Dec 29, 2008

ASK DUMB REVIEWS!


HIT! You guys look so unexpected. Well, this week saw my fantasy basketball league veto a trade wherein I would receive LeBron James. I just wanted you to know that.

But this week, we're going a little loop. So here are some actually REAL fake questions and what I did with them!



Q: Why are sometimes the picture you use cut off or not sized?
A: Answer a question with a question here- Why do you notice? I mean seriously. Are you like "I'm this big fucking eye sight and seeing is believing"? Are you the tooth fairy without the rack I imagined? Look at your life. No one should own that many hoodies.

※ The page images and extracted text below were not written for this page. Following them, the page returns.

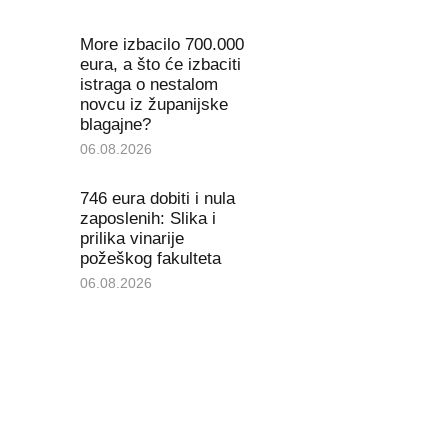
More izbacilo 700.000
eura, a što će izbaciti
istraga o nestalom
novcu iz županijske
blagajne?
06.08.2026
746 eura dobiti i nula
zaposlenih: Slika i
prilika vinarije
požeškog fakulteta
06.08.2026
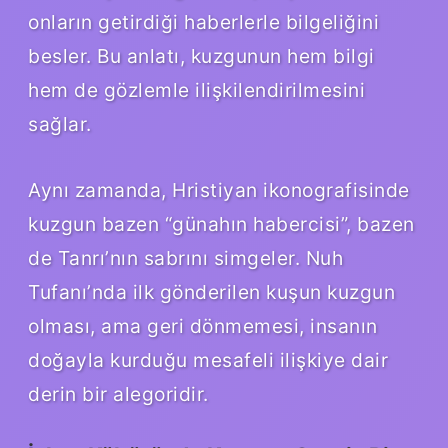
onların getirdiği haberlerle bilgeliğini
besler. Bu anlatı, kuzgunun hem bilgi
hem de gözlemle ilişkilendirilmesini
sağlar.
Aynı zamanda, Hristiyan ikonografisinde
kuzgun bazen “günahın habercisi”, bazen
de Tanrı’nın sabrını simgeler. Nuh
Tufanı’nda ilk gönderilen kuşun kuzgun
olması, ama geri dönmemesi, insanın
doğayla kurduğu mesafeli ilişkiye dair
derin bir alegoridir.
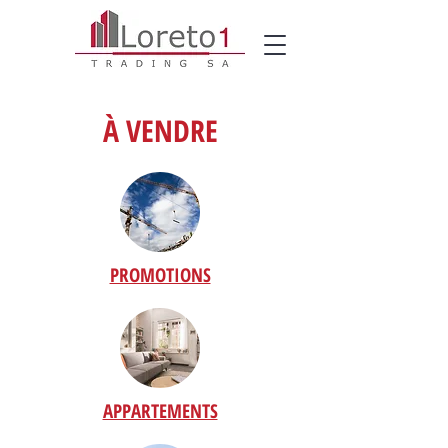
À VENDRE
PROMOTIONS
APPARTEMENTS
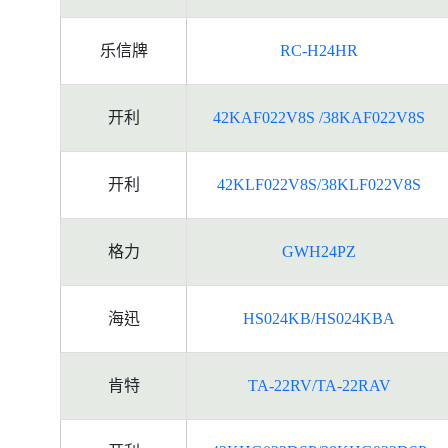
乐信牌
RC-H24HR
开利
42KAF022V8S /38KAF022V8S
开利
42KLF022V8S/38KLF022V8S
格力
GWH24PZ
海迅
HS024KB/HS024KBA
肯特
TA-22RV/TA-22RAV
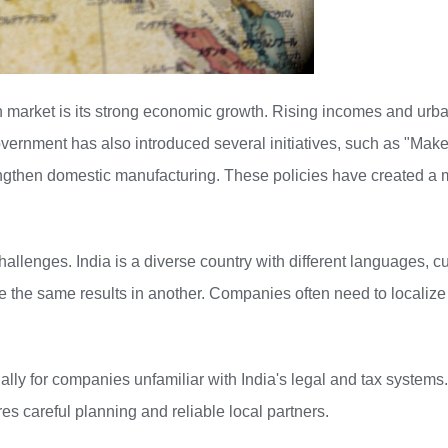
n market is its strong economic growth. Rising incomes and urb
overnment has also introduced several initiatives, such as "Make
ngthen domestic manufacturing. These policies have created a 
hallenges. India is a diverse country with different languages,
e the same results in another. Companies often need to localize t
lly for companies unfamiliar with India's legal and tax systems
res careful planning and reliable local partners.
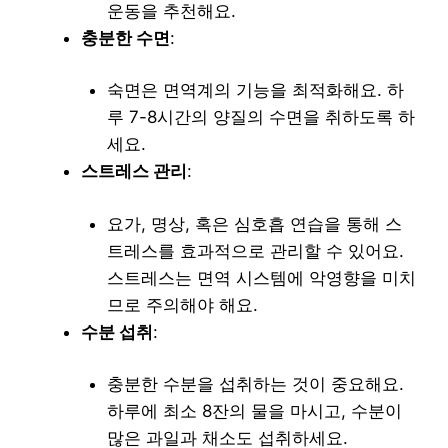
운동을 추천해요.
충분한 수면
:
숙면은 면역계의 기능을 최적화해요. 하
루 7-8시간의 양질의 수면을 취하도록 하
세요.
스트레스 관리
:
요가, 명상, 혹은 심호흡 연습을 통해 스
트레스를 효과적으로 관리할 수 있어요.
스트레스는 면역 시스템에 악영향을 미치
므로 주의해야 해요.
수분 섭취
:
충분한 수분을 섭취하는 것이 중요해요.
하루에 최소 8잔의 물을 마시고, 수분이
많은 과일과 채소도 섭취하세요.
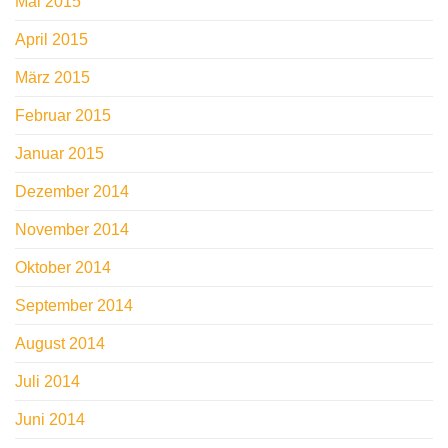
Mai 2015
April 2015
März 2015
Februar 2015
Januar 2015
Dezember 2014
November 2014
Oktober 2014
September 2014
August 2014
Juli 2014
Juni 2014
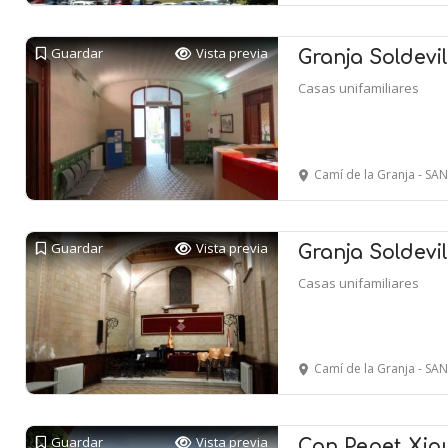
Guardar
Vista previa
Granja Soldevil
Casas unifamiliares
Camí de la Granja - 
Guardar
Vista previa
Granja Soldevil
Casas unifamiliares
Camí de la Granja - 
Guardar
Vista previa
Can Pepet Xiqu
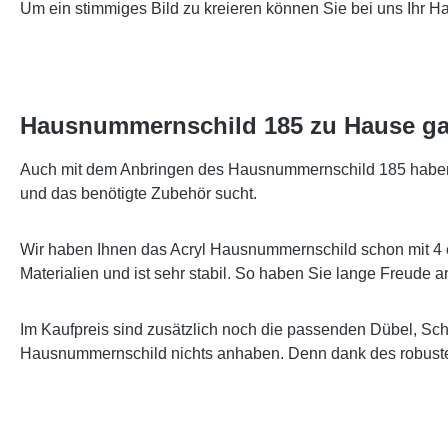
Um ein stimmiges Bild zu kreieren können Sie bei uns Ihr 
Hausnummernschild 185 zu Hause ga
Auch mit dem Anbringen des Hausnummernschild 185 haben wi
und das benötigte Zubehör sucht.
Wir haben Ihnen das Acryl Hausnummernschild schon mit 4 
Materialien und ist sehr stabil. So haben Sie lange Freude
Im Kaufpreis sind zusätzlich noch die passenden Dübel, Sc
Hausnummernschild nichts anhaben. Denn dank des robusten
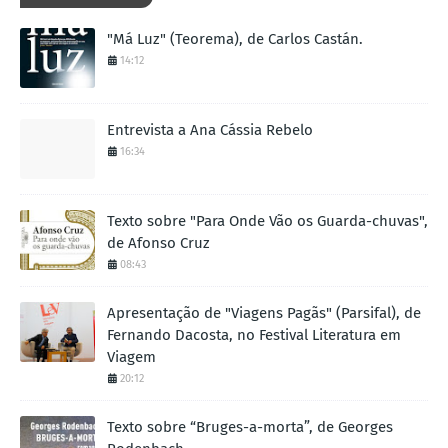
"Má Luz" (Teorema), de Carlos Castán.
14:12
Entrevista a Ana Cássia Rebelo
16:34
Texto sobre "Para Onde Vão os Guarda-chuvas",
de Afonso Cruz
08:43
Apresentação de "Viagens Pagãs" (Parsifal), de
Fernando Dacosta, no Festival Literatura em
Viagem
20:12
Texto sobre “Bruges-a-morta”, de Georges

Q: Do you honestly like the SAW movie series?
A: No, I hate getting erections, and laughing is the worst.

Q: What are some hutches?
A: A NEW CAR! (an impala with shell scent), Blacks ice skating, Belts designed for animals, Lice with lice, chimneys full of vomit, vascular disease that doesn't run in the family, colonial sportswear.

Q: Are you?
A: They will.

Q: You're great, but why do you subject yourself to such displeasure and maddening depression?
A: Its a problem I have suffered through since 1978. I sit here in anguish and just type in anger. Maybe I am bot only happy when I am angry, but for when I feel. I feel what I feel, dad. It's not a sense of humor, not a foible, but its how me, a person, takes on this crazy mixed up spinning ball we call home. Human relations, in rawest dignity, can see that I am not a showcase, I am not a servant of cliche, but a human reaching out of his perils and of my hard tidings. I do not have auto insurance. I have never met a female cop (copter). I am my only son.

Q: 
A: Morton's.







1 comment:

Anonymous said...

OH, NO. Not Lebron! You were so excited about that too!